At this moment there are a part of students can get the same change in education. Generally their reason is caused by money. Student loans are founded to fill their need about money. Student loans are financial aids which is given especially for the purpose of education. Student loans are different with other because they offer a low of interest rate and repayment periods that can be suitable with the ability of borrower.

There are different types of loans available to the students – Stafford loans, Perkins loans, PLUS loans and private educational loans.

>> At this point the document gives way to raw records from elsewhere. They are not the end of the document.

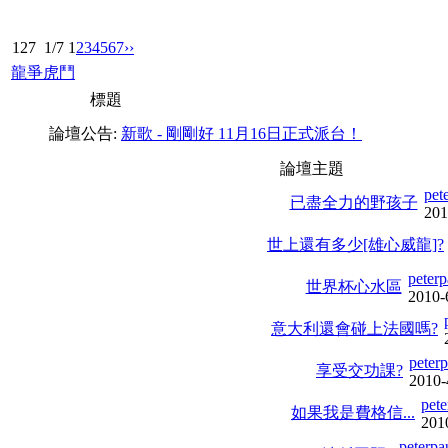
127
1/7
1
2
3
4
5
6
7
››
龍爭虎鬥
標題
論壇公告:
新歌 - 剛剛好 11月16日正式派台！
論壇主題
pet
已盡全力的野孩子
201
世上還有多少[雄心威龍]?
peter
世界杯心水區
2010-
意大利還會碰上法國嗎?
peter
享受交功課?
2010-
pet
如果我是費格信...
201
peterpa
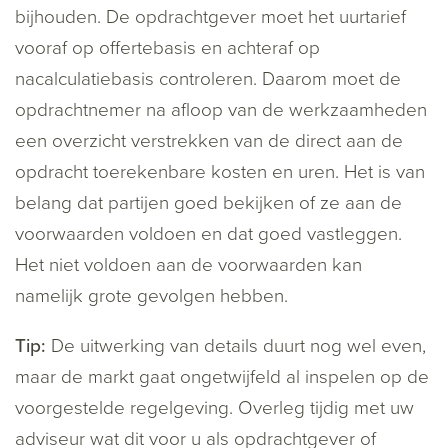
bijhouden. De opdrachtgever moet het uurtarief
vooraf op offertebasis en achteraf op
nacalculatiebasis controleren. Daarom moet de
opdrachtnemer na afloop van de werkzaamheden
een overzicht verstrekken van de direct aan de
opdracht toerekenbare kosten en uren. Het is van
belang dat partijen goed bekijken of ze aan de
voorwaarden voldoen en dat goed vastleggen.
Het niet voldoen aan de voorwaarden kan
namelijk grote gevolgen hebben.
Tip:
De uitwerking van details duurt nog wel even,
maar de markt gaat ongetwijfeld al inspelen op de
voorgestelde regelgeving. Overleg tijdig met uw
adviseur wat dit voor u als opdrachtgever of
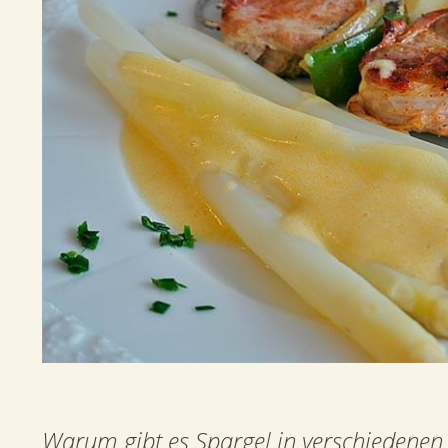
Warum gibt es Spargel in verschiedenen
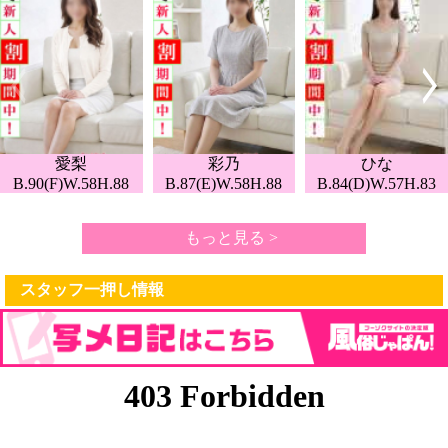
愛梨
彩乃
ひな
B.90(F)W.58H.88
B.87(E)W.58H.88
B.84(D)W.57H.83
もっと見る >
スタッフ一押し情報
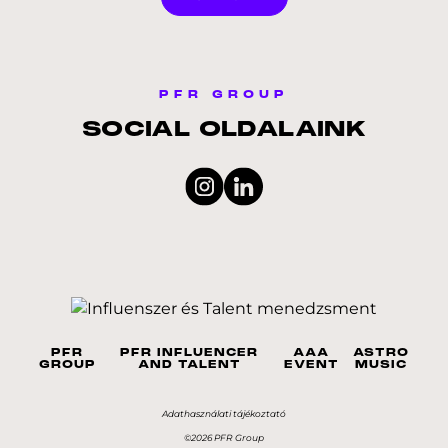
PFR GROUP
SOCIAL OLDALAINK
PFR
PFR INFLUENCER
AAA
ASTRO
GROUP
AND TALENT
EVENT
MUSIC
Adathasználati tájékoztató
©2026 PFR Group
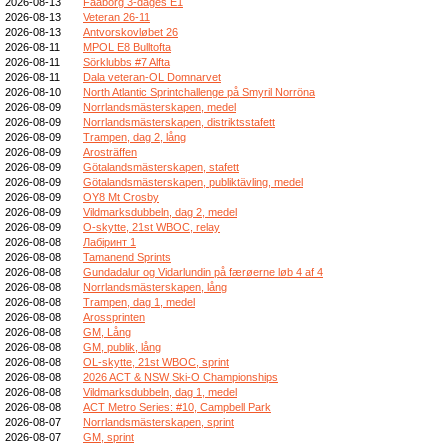
2026-08-13
Faaborg 3-dages E1
2026-08-13
Veteran 26-11
2026-08-13
Antvorskovløbet 26
2026-08-11
MPOL E8 Bulltofta
2026-08-11
Sörklubbs #7 Alfta
2026-08-11
Dala veteran-OL Domnarvet
2026-08-10
North Atlantic Sprintchallenge på Smyril Norröna
2026-08-09
Norrlandsmästerskapen, medel
2026-08-09
Norrlandsmästerskapen, distriktsstafett
2026-08-09
Trampen, dag 2, lång
2026-08-09
Arosträffen
2026-08-09
Götalandsmästerskapen, stafett
2026-08-09
Götalandsmästerskapen, publiktävling, medel
2026-08-09
OY8 Mt Crosby
2026-08-09
Vildmarksdubbeln, dag 2, medel
2026-08-09
O-skytte, 21st WBOC, relay
2026-08-08
Лабіринт 1
2026-08-08
Tamanend Sprints
2026-08-08
Gundadalur og Vidarlundin på færøerne løb 4 af 4
2026-08-08
Norrlandsmästerskapen, lång
2026-08-08
Trampen, dag 1, medel
2026-08-08
Arossprinten
2026-08-08
GM, Lång
2026-08-08
GM, publik, lång
2026-08-08
OL-skytte, 21st WBOC, sprint
2026-08-08
2026 ACT & NSW Ski-O Championships
2026-08-08
Vildmarksdubbeln, dag 1, medel
2026-08-08
ACT Metro Series: #10, Campbell Park
2026-08-07
Norrlandsmästerskapen, sprint
2026-08-07
GM, sprint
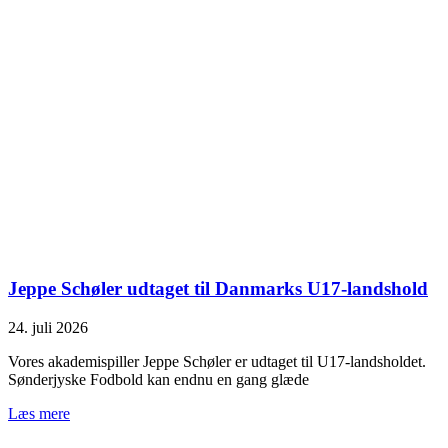
Jeppe Schøler udtaget til Danmarks U17-landshold
24. juli 2026
Vores akademispiller Jeppe Schøler er udtaget til U17-landsholdet.
Sønderjyske Fodbold kan endnu en gang glæde
Læs mere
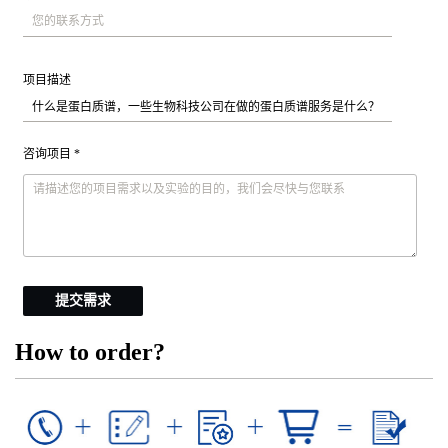
项目描述
咨询项目 *
提交需求
How to order?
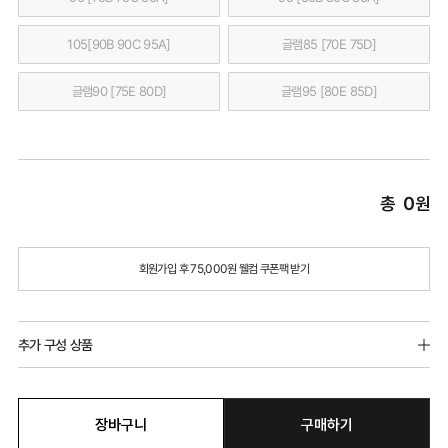
105[90B 90C 95A]
글램85 [70E 75D]
글램90 [75E 80D]
글램95 [80E 85D]
총
0
원
회원가입 후 75,000원 웰컴 쿠폰팩 받기
추가 구성 상품
장바구니
구매하기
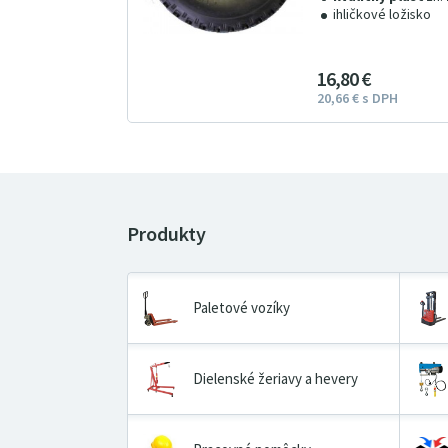
ihličkové ložisko
16
8
0
€
20
66
€
s DPH
Paletové vozíky
Dielenské žeriavy a hevery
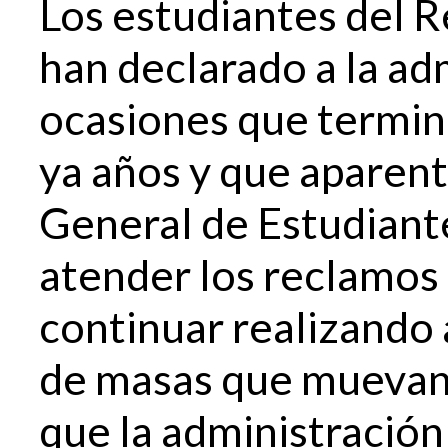
Los estudiantes del R
han declarado a la ad
ocasiones que termine
ya años y que aparent
General de Estudiante
atender los reclamos 
continuar realizando 
de masas que muevan 
que la administración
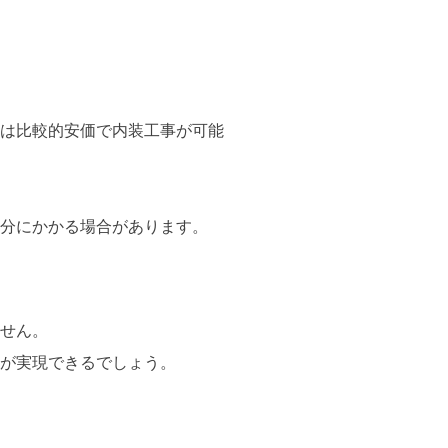
は比較的安価で内装工事が可能
分にかかる場合があります。
せん。
が実現できるでしょう。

Stafford loans are disbursed by the federal government. To be eligible, the student must be enrolled in an accredited educational institution at least half-time. The student begins repayment after completing graduation. Stafford loans may be subsidized or unsubsidized. In a subsidized loan, the interest is charged only when the student begins repayment; but in an unsubsidized loan, the interest begins from the day the loan is disbursed. Commencing from July 1, 2005, the rate of interest on a Stafford loan is 5.30% for the repayment period and 4.70% for the grace period.

Perkins loans are disbursed by the school rather than the federal government. Again, a student must be enrolled in an accredited education institution at least half-time to be eligible for it. A Perkins loan charges lower interest rates than a Stafford loan, about 5%.

PLUS loans are loans taken by the parents for their children’s educational needs, if the children are dependent. The student must be enrolled in an accredited educational institution at least half-time to be eligible. Parents are responsible for the repayment of PLUS loans. A Perkins loan is a low interest loan, charging rates of interest from 4.17% (it may go up to 6.10%, depending on the period of repayment).

Private loans are given by banks and private moneylenders. They charge a high rate of interest and there is less flexibility in their repayment methods. The rates of interest differ from one lender to another.

Students can take different types of loans for their education at the same time. Several loans can be consolidated into a single loan with a single repayment plan to avoid confusion. These consolidated loans also help in reduction of interest rates.

More than 50% America’s students have been using this facility. Generally they borrow the money by the federal government, banks, private money lenders or the school itself. As the conclusion, Student loans are very favorable and it is advised for student who need much money for their education.